BioMarin Banks on More Robust Data in Hemophilia A Resubmission
California-based BioMarin resubmitted a Biologics License Application for valoctocogene roxaparvovec, a potential one-time gene therapy treatment for severe hemophilia A. If approved, it would mark the first gene therapy in the United States for the treatment of this disease. The gene therapy was authorized for use in Europe in August under the brand name Roctavian.
BioMarin’s resubmitted BLA contains two-year outcomes from the Phase III GENEr8-1 study, as well as supportive data from five years of follow-up from the ongoing Phase I/II dose escalation study.

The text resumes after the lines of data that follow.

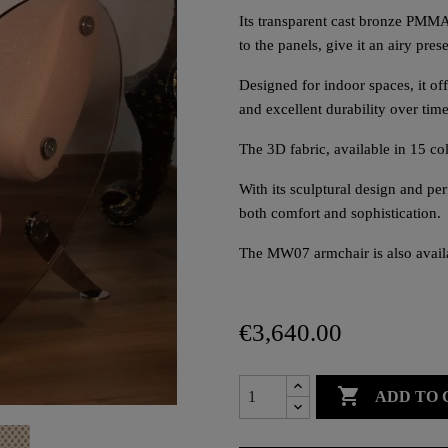
Its transparent cast bronze PMMA 
to the panels, give it an airy pre
Designed for indoor spaces, it of
and excellent durability over time
The 3D fabric, available in 15 co
With its sculptural design and p
both comfort and sophistication.
The MW07 armchair is also availa
€3,640.00

ADD TO 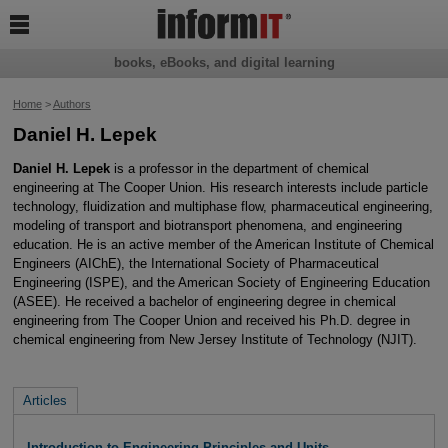

books, eBooks, and digital learning
Home
>
Authors
Daniel H. Lepek
Daniel H. Lepek
is a professor in the department of chemical
engineering at The Cooper Union. His research interests include particle
technology, fluidization and multiphase flow, pharmaceutical engineering,
modeling of transport and biotransport phenomena, and engineering
education. He is an active member of the American Institute of Chemical
Engineers (AIChE), the International Society of Pharmaceutical
Engineering (ISPE), and the American Society of Engineering Education
(ASEE). He received a bachelor of engineering degree in chemical
engineering from The Cooper Union and received his Ph.D. degree in
chemical engineering from New Jersey Institute of Technology (NJIT).
Articles
Introduction to Engineering Principles and Units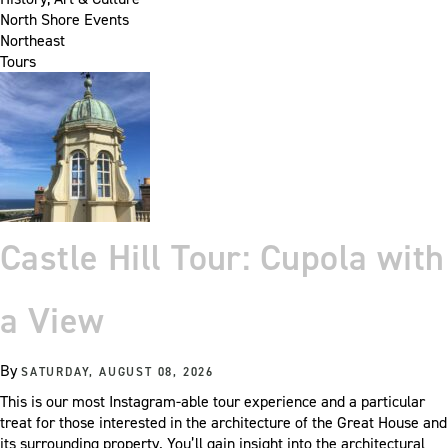
North Shore Events
Northeast
Tours
Castle Hill Tour: Cupola with
a View
By
SATURDAY, AUGUST 08, 2026
This is our most Instagram-able tour experience and a particular
treat for those interested in the architecture of the Great House and
its surrounding property. You’ll gain insight into the architectural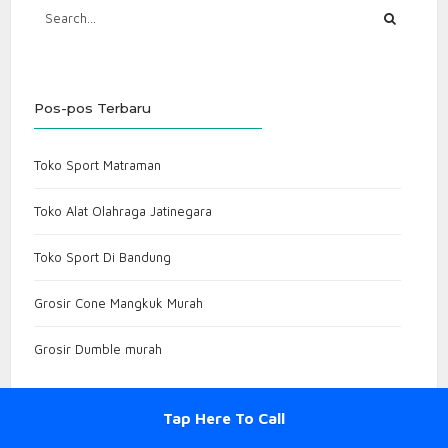
Pos-pos Terbaru
Toko Sport Matraman
Toko Alat Olahraga Jatinegara
Toko Sport Di Bandung
Grosir Cone Mangkuk Murah
Grosir Dumble murah
Tap Here To Call
Komentar Terbaru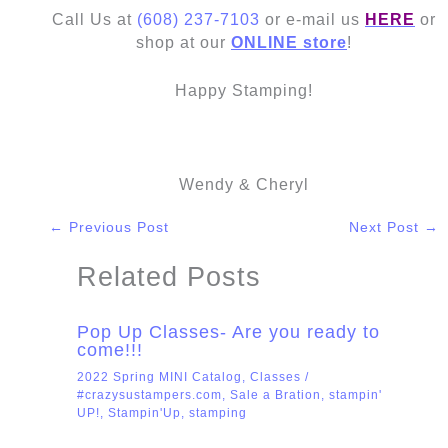
Call Us at
(608) 237-7103
or e-mail us
HERE
or
shop at our
ONLINE store
!
Happy Stamping!
Wendy & Cheryl
←
Previous Post
Next Post
→
Related Posts
Pop Up Classes- Are you ready to
come!!!
2022 Spring MINI Catalog
,
Classes
/
#crazysustampers.com
,
Sale a Bration
,
stampin'
UP!
,
Stampin'Up
,
stamping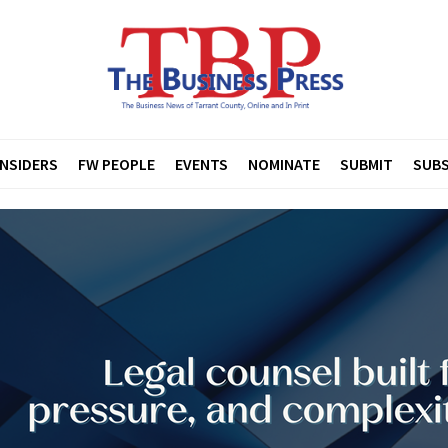
INSIDERS
FW PEOPLE
EVENTS
NOMINATE
SUBMIT
SUBS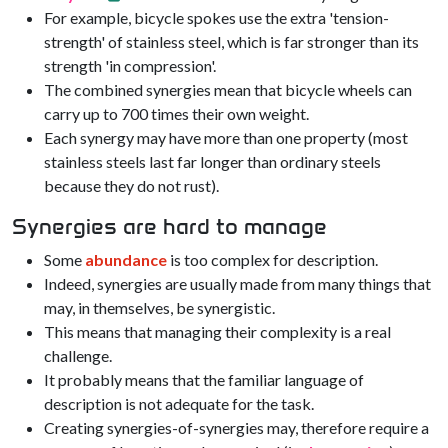
For example, bicycle spokes use the extra 'tension-
strength' of stainless steel, which is far stronger than its
strength 'in compression'.
The combined synergies mean that bicycle wheels can
carry up to 700 times their own weight.
Each synergy may have more than one property (most
stainless steels last far longer than ordinary steels
because they do not rust).
Synergies are hard to manage
Some
abundance
is too complex for description.
Indeed, synergies are usually made from many things that
may, in themselves, be synergistic.
This means that managing their complexity is a real
challenge.
It probably means that the familiar language of
description is not adequate for the task.
Creating synergies-of-synergies may, therefore require a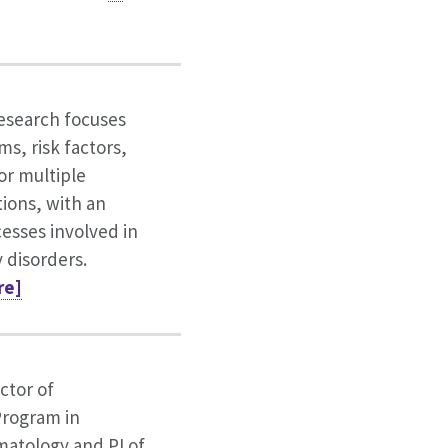
esearch focuses
ms, risk factors,
or multiple
tions, with an
esses involved in
 disorders.
re]
ctor of
rogram in
atology and PI of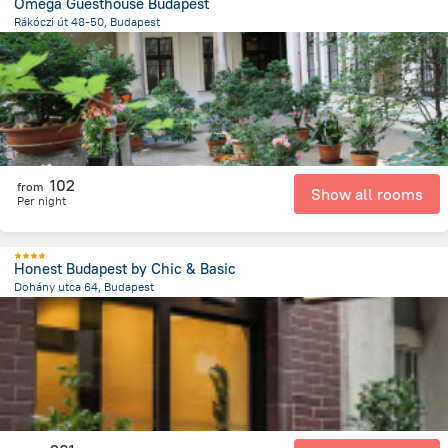
Omega Guesthouse Budapest
Rákóczi út 48-50, Budapest
2.3 km
from the center of
Унгария
102
from
Show all rooms
Per night
Honest Budapest by Chic & Basic
Dohány utca 64, Budapest
2.2 km
from the center of
Унгария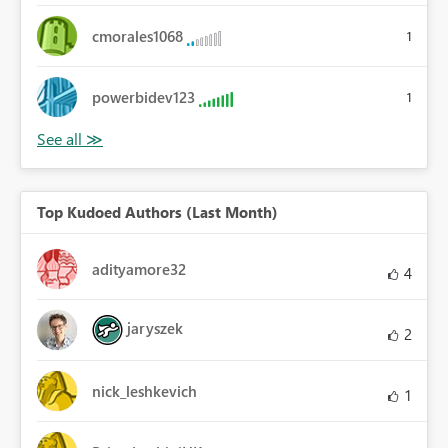
cmorales1068
1
powerbidev123
1
Top Kudoed Authors (Last Month)
adityamore32
4
jaryszek
2
nick_leshkevich
1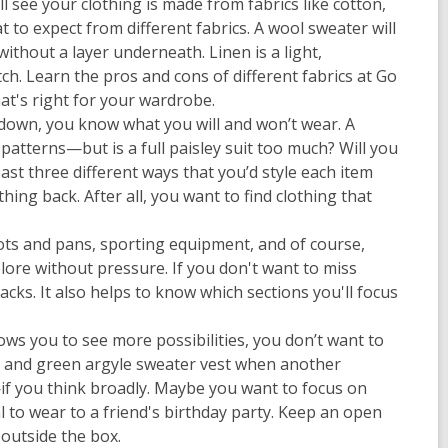
ll see your clothing is made from fabrics like cotton,
t to expect from different fabrics. A wool sweater will
without a layer underneath. Linen is a light,
ch. Learn the pros and cons of different fabrics at Go
at's right for your wardrobe.
p down, you know what you will and won’t wear. A
atterns—but is a full paisley suit too much? Will you
east three different ways that you’d style each item
ing back. After all, you want to find clothing that
 pots and pans, sporting equipment, and of course,
lore without pressure. If you don't want to miss
cks. It also helps to know which sections you'll focus
ows you to see more possibilities, you don’t want to
nk and green argyle sweater vest when another
d—if you think broadly. Maybe you want to focus on
l to wear to a friend's birthday party. Keep an open
 outside the box.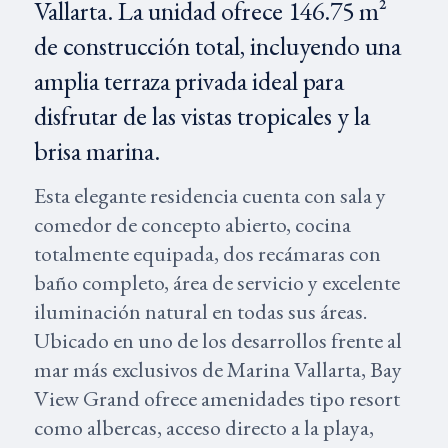
Vallarta. La unidad ofrece 146.75 m²
de construcción total, incluyendo una
amplia terraza privada ideal para
disfrutar de las vistas tropicales y la
brisa marina.
Esta elegante residencia cuenta con sala y
comedor de concepto abierto, cocina
totalmente equipada, dos recámaras con
baño completo, área de servicio y excelente
iluminación natural en todas sus áreas.
Ubicado en uno de los desarrollos frente al
mar más exclusivos de Marina Vallarta, Bay
View Grand ofrece amenidades tipo resort
como albercas, acceso directo a la playa,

Debra Charlesworth, vice president of corporate communications at BioMarin, told BioSpace the company will likely find out by the end of October if the BLA has been accepted. From there, the review time is estimated at about six months but could be extended by an additional three months due to additional data read-outs that are expected during the review period.
The Supporting Evidence
The data resubmission includes two-year outcomes from the GENEr8-1 trial that showed treatment with valoctocogene roxaparvovec offered what the company called “stable and durable bleed control.” Additionally, the therapy provided patients with a reduction in mean annualized bleeding rate and mean annualized Factor VIII infusion rate, according to the company.
The more robust data package also includes supportive evidence from five years of follow-up from the 6e13 vg/kg dose cohort in the ongoing Phase I/II dose escalation study of patients with pre-existing AAV5 antibodies, Charlesworth noted.
“There is just a lot more data supporting this resubmission,” she said.
BioMarin’s initial BLA submission was based on interim data from a subset of patients in the initial trial. The FDA determined the gene therapy was not ready at the time for review and issued the CRL. Earlier this year, the regulator reiterated its call for additional data that could support a BLA. The FDA wanted to see additional data regarding the durability of the therapy's effect on patients and its safety profile.
People who have hemophilia A lack the Factor VII protein that aids in the clotting of blood. Without Factor VIII, hemophilia A patients are at risk for painful or life-threatening bleeding from injuries.
Valoctocogene Roxaparvovec delivers a functional gene into the patient, which is designed to enable the body to produce Factor VIII on its own. This is expected to allow people to cease relying on continued hemophilia prophylaxis.
Last year, the FDA granted the gene therapy Regenerative Medicine Advanced Therapy designation. It also holds Breakthrough Therapy and Orphan Drug designations.
In its resubmission, BioMarin also proposed a long-term extension study following all clinical trial participants for up to 15 years, as well as two post-approval registry studies.
Other Targets and Assets
BioMarin continues to assess valoctocogene roxaparvovec in multiple studies, including a Phase I/II trial in patients with hemophilia A with active or prior Factor VIII inhibitors. The company is also conducting a Phase III, single-arm open label study assessing the gene therapy at a dose of 6e13 vg/kg with prophylactic corticosteroids in people with severe hemophilia A.
Beyond hemophilia, BioMarin is focused on other upcoming milestones in its Duchenne Muscular Dystrophy program. The company anticipates seeking authorization to begin clinical testing of BMN 351, an antisense oligonucleotide therapy for individuals with exon 51-skip-amenable DMD.
An Investigational New Drug application is expected within the next several months. Preclinical data suggest that “restored expression of near-full-length dystrophin protein at levels of up to 40% will convert phenotypes from rapid loss to durable preservation of strength and ambulation,” according to the company.
BioMarin also plans to file an IND for two other investigational assets next year. Plans include potential studies of BMN 349 for alpha-1 antitrypsin deficiency and BMN 293 for MYBPC3 hypertrophic cardiomyopathy.